*Exercise objective*.
The records below should be written out again, exactly.

*Data provided*.
————————

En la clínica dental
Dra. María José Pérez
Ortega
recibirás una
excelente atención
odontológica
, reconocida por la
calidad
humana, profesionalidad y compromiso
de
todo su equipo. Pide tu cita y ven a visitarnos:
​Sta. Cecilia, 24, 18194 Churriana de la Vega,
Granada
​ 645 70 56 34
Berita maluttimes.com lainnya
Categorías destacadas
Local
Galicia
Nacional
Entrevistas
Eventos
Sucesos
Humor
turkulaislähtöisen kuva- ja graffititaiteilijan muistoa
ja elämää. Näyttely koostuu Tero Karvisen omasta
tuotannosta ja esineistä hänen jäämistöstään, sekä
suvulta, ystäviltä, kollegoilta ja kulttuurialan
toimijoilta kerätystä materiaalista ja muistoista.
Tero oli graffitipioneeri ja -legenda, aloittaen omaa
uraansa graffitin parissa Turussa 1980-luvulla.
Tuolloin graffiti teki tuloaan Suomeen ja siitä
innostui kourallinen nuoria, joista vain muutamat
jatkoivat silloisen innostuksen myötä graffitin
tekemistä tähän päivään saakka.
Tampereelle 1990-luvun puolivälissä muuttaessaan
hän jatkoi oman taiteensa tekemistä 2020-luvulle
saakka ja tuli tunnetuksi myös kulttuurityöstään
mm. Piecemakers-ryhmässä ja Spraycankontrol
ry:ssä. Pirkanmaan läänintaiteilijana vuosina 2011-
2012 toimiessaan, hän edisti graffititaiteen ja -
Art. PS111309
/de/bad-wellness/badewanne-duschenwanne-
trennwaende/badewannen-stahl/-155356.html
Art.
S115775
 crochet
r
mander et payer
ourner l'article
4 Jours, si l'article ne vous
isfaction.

————————

*Exercise output*.
En la clínica dental
Dra. María José Pérez
Ortega
recibirás una
excelente atención
odontológica
, reconocida por la
calidad
humana, profesionalidad y compromiso
de
todo su equipo. Pide tu cita y ven a visitarnos:
​Sta. Cecilia, 24, 18194 Churriana de la Vega,
Granada
​ 645 70 56 34
Berita maluttimes.com lainnya
Categorías destacadas
Local
Galicia
Nacional
Entrevistas
Eventos
Sucesos
Humor
turkulaislähtöisen kuva- ja graffititaiteilijan muistoa
ja elämää. Näyttely koostuu Tero Karvisen omasta
tuotannosta ja esineistä hänen jäämistöstään, sekä
suvulta, ystäviltä, kollegoilta ja kulttuurialan
toimijoilta kerätystä materiaalista ja muistoista.
Tero oli graffitipioneeri ja -legenda, aloittaen omaa
uraansa graffitin parissa Turussa 1980-luvulla.
Tuolloin graffiti teki tuloaan Suomeen ja siitä
innostui kourallinen nuoria, joista vain muutamat
jatkoivat silloisen innostuksen myötä graffitin
tekemistä tähän päivään saakka.
Tampereelle 1990-luvun puolivälissä muuttaessaan
hän jatkoi oman taiteensa tekemistä 2020-luvulle
saakka ja tuli tunnetuksi myös kulttuurityöstään
mm. Piecemakers-ryhmässä ja Spraycankontrol
ry:ssä. Pirkanmaan läänintaiteilijana vuosina 2011-
2012 toimiessaan, hän edisti graffititaiteen ja -
Art. PS111309
/de/bad-wellness/badewanne-duschenwanne-
trennwaende/badewannen-stahl/-155356.html
Art.
S115775
 crochet
r
mander et payer
ourner l'article
4 Jours, si l'article ne vous
isfaction.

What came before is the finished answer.